He exploded, according to the picture we get in the Gospel. Jesus always gets angry at people who exploit religion.
I have seen this within my life in the church as well. I have heard people speak directly for God. Wow? What a responsibility it must be to speak for God. In my life, I ask for God’s help in trying to figure out what he needs me to do or what I should say but never propose to speak for Him.
This angered Jesus as well, and he also got angry when religious leaders elevated form over substance. At the center of Jewish life are two commandments--love God, love your neighbor--but the Biblical interpreters obscured these two key commands with a host of petty, obscure laws and pointless rituals. After all, it was easier to measure the length of the tassel on your robe than it was to love an old crotchety neighbor, or much easier than loving that religious heretic, the Samaritan, in the next town.
Jesus had called these religious leaders to open the eyes of their people to the presence of God in human hearts and in human relationships, instead they ignored the real spiritual needs of their flock.

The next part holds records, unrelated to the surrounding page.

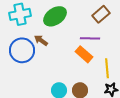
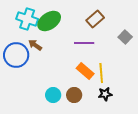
cyan cross: (20, 14) -> (27, 19), moved, turned 30
orange rectangle: (84, 54) -> (85, 71), moved

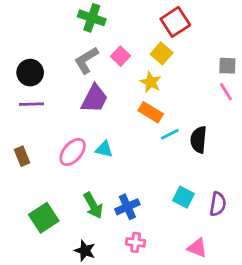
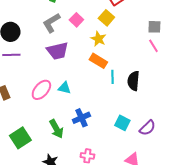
purple trapezoid: (94, 99) -> (57, 51), turned 50
cyan line: (170, 134) -> (112, 77), turned -64
purple semicircle: (218, 204) -> (147, 128), turned 36
blue cross: (127, 207) -> (81, 118), moved

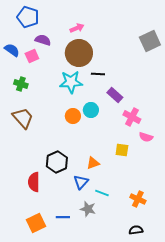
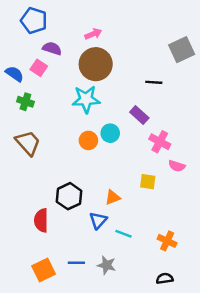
blue semicircle: (12, 50) -> (15, 74), moved
pink square: (32, 56) -> (39, 68), turned -32
black line: (98, 74) -> (154, 82), moved
gray star: (88, 209) -> (107, 265), moved

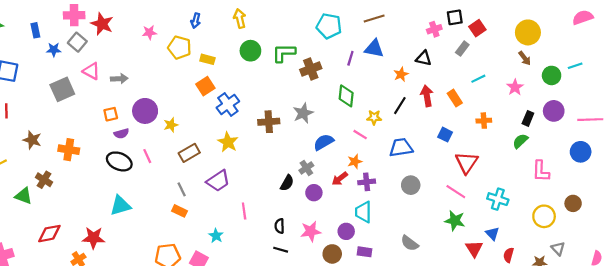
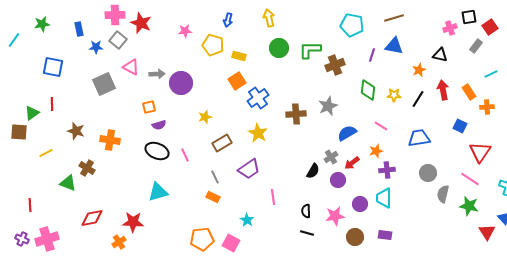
purple circle: (145, 111) -> (181, 83), moved
yellow star: (374, 117) -> (394, 95), moved
orange cross: (484, 121) -> (487, 107), moved
pink line: (147, 156) -> (185, 155), moved
red arrow: (340, 179) -> (352, 163), moved
purple circle: (346, 231) -> (360, 204), moved
gray semicircle: (410, 243) -> (443, 194), moved, turned 66

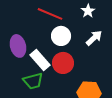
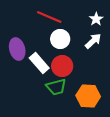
white star: (88, 11) -> (96, 19), moved
green trapezoid: (33, 81) -> (56, 87), moved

During the Seventh Crusade, led by St. Louis, Yves le Breton reported how he once encountered an old woman who wandered down the street with a dish full of fire in her right hand and a bowl full of water in her left hand. Asked why she carried the two bowls, she answered that with the fire she would burn up Paradise until nothing remained of it, and with the water she would put out the fires of Hell until nothing remained of them: "Because I want no one to do good in order to receive the reward of Paradise, or from fear of Hell; but solely out of love for God." This, I suggest was the heart of Jesus’ attack on the temple. It was, as the cross reflects, done out of love for the other, us and for no other reason.
This is at the heart of everything Jesus did. Law wasn’t as important to him as people. Tradition wasn’t as important to him as people. Even religion wasn’t as important to him as people. Jesus didn’t come to die for the law or for a tradition or even for religion. Jesus came and died for people. All people.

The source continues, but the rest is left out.